Pour rappel, des témoignages de certaines filles, qui se sont plaints d’avoir été agressées sexuellement par des Arabes, ce même jour. Leur amis ont  cherché à se venger contre ces mêmes arabes. Toutefois, les preuves ne figurent pas dans l’acte d’accusation.

L’attaque a largement été condamné par les dirigeants israéliens , dont le Premier ministre Benjamin Netanyahou, le président Shimon Peres, le vice-Premier ministre Moshe Yaalon et le maire de Jérusalem, Nir Barkat.

Netanyahou a déclaré que « dans l’Etat d’Israël, nous ne sommes pas prêts à tolérer le racisme et nous ne sommes pas prêts à tolérer la combinaison du racisme et de la violence. »

«C’est quelque chose que nous ne pouvons pas accepter – ni en tant que Juifs, ni en tant qu’ Israéliens,» at-il ajouté.  » Nous allons rapidement traduire en justice les responsables de cet incident répréhensible.  »

Ce même jour, Shimon Peres condamne deux jeunes juifs qui risquent de passer une bonne partie de leur jeunesse derrière les barreaux, et de l’autre le President israélien associé au ministre de la Justice Yaacov Néeman décident de réduire les peines la prison à vie de 7 assassins arabes israéliens, dont celui du soldat Abraham Bromberg.

Le Caporal Bromberg a été attaqué en novembre 1981, alors qu’il se rentrait chez lui, depuis sa base dans le Golan vers Zichron Yaacov. Il a été trouvé mortellement blessé et a succombé à ses blessures deux jours plus tard.

En 1983, Maher et Kareem Younis ont été arrêté et ont avoué le meurtre de Bromberg. Tous deux ont été condamnés à mort – un verdict plus tard commuer en emprisonnement à vie.

Ce sont des hommes avec du sang dans les mains, contrairement aux deux jeunes juifs qui sont victimes de la pression du pays de par des attaques successives des terroristes arabes, de la prise de leur maison comme ce fut le cas pour Gouch Katif ou bientôt Migron.

Même les proches des victimes des terroristes libérés sont choqué par ce geste incompréhensible et au nom de quoi?

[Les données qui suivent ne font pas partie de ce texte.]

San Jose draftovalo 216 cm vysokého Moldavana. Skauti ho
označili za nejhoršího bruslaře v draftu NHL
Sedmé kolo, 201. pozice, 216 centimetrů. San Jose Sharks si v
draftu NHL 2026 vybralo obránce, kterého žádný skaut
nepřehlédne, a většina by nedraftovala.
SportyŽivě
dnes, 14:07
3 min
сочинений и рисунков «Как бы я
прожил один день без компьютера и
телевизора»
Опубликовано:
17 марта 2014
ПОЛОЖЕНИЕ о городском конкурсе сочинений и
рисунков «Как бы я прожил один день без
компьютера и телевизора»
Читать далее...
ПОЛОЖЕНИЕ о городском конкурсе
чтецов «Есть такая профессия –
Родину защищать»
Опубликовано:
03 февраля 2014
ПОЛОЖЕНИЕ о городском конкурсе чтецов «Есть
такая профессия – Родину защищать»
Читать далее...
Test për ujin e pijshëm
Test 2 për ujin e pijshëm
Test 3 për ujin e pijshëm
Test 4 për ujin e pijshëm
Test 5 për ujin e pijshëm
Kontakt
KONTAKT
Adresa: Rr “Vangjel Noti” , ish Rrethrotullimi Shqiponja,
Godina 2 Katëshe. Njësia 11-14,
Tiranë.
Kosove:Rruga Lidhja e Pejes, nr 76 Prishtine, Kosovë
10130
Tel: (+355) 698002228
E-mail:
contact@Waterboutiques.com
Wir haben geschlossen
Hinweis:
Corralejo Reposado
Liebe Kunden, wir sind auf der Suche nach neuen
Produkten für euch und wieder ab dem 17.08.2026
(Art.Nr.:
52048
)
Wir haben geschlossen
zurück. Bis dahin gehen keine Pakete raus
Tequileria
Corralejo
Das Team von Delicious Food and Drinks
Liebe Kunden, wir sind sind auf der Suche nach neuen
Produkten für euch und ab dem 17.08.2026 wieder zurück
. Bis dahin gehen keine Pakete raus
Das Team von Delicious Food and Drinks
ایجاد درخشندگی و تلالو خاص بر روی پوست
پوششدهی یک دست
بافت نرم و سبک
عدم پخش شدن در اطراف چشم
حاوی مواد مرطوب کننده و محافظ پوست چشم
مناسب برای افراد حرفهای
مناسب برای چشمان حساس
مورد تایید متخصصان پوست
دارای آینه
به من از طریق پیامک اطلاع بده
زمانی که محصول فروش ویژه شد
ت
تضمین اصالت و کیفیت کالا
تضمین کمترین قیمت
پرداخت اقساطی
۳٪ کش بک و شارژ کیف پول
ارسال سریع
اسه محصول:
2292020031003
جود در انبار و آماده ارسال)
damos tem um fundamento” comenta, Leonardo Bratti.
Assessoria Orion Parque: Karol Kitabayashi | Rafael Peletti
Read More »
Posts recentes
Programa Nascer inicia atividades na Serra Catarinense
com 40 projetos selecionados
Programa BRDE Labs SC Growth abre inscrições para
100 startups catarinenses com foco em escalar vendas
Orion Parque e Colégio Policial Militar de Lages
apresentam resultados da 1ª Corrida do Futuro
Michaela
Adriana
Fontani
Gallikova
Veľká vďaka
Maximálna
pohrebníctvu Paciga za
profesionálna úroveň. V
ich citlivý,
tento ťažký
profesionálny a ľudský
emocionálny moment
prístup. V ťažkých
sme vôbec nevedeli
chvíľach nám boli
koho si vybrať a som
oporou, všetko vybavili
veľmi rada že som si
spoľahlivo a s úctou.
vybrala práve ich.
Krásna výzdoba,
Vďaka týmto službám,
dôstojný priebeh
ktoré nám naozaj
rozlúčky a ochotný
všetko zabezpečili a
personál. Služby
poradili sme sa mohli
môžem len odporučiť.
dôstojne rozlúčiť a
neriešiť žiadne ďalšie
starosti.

De quel échange…comme une façon de sa faire excuser auprès des nations internationales pour la bastonnade d’un jeune arabe a Jérusalem, qui a surement aussi provoquer cette bagarre générale.

 »L’Etat a franchi une ligne rouge et nous constatons que ses dirigeants abandonnent nos soldats et nos citoyens et violent les décisions prises par le passé, à savoir que l’on ne libère pas des assassins ayant du sang sur les mains. L’Etat d’Israël doit appliquer la peine de mort aux assassins aux motivations nationalistes », a écrit la famille Bromberg dans une lettre adressée à la presse israélienne.